Top of Raw data

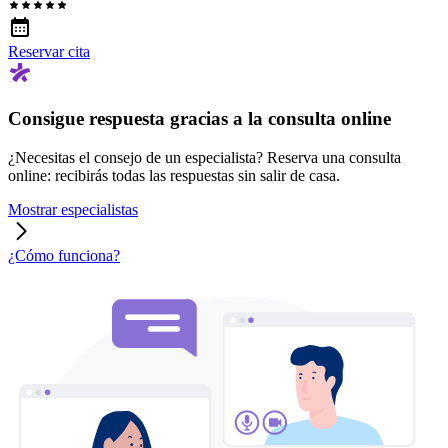
Reservar cita
Consigue respuesta gracias a la consulta online
¿Necesitas el consejo de un especialista? Reserva una consulta
online: recibirás todas las respuestas sin salir de casa.
Mostrar especialistas
¿Cómo funciona?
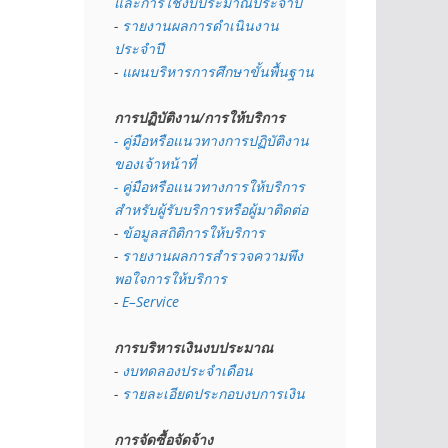
และการใช้งบประมาณประจำปี 
- 
รายงานผลการดำเนินงาน
ประจำปี
- 
แผนบริหารการศึกษาขั้นพื้นฐาน
การปฏิบัติงาน/การให้บริการ
- คู่มือหรือแนวทางการปฏิบัติงาน
ของเจ้าหน้าที่
- คู่มือหรือแนวทางการให้บริการ
สำหรับผู้รับบริการหรือผู้มาติดต่อ
- 
ข้อมูลสถิติการให้บริการ
- 
รายงานผลการสำรวจความพึง
พอใจการให้บริการ
- 
E–Service
การบริหารเงินงบประมาณ
- 
งบทดลองประจำเดือน
- 
รายละเอียดประกอบงบการเงิน
การจัดซื้อจัดจ้าง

Bottom of Raw data

What lines hold the string "consulta"? Pick them out of the data.

## Problem solution
Consigue respuesta gracias a la consulta online
¿Necesitas el consejo de un especialista? Reserva una consulta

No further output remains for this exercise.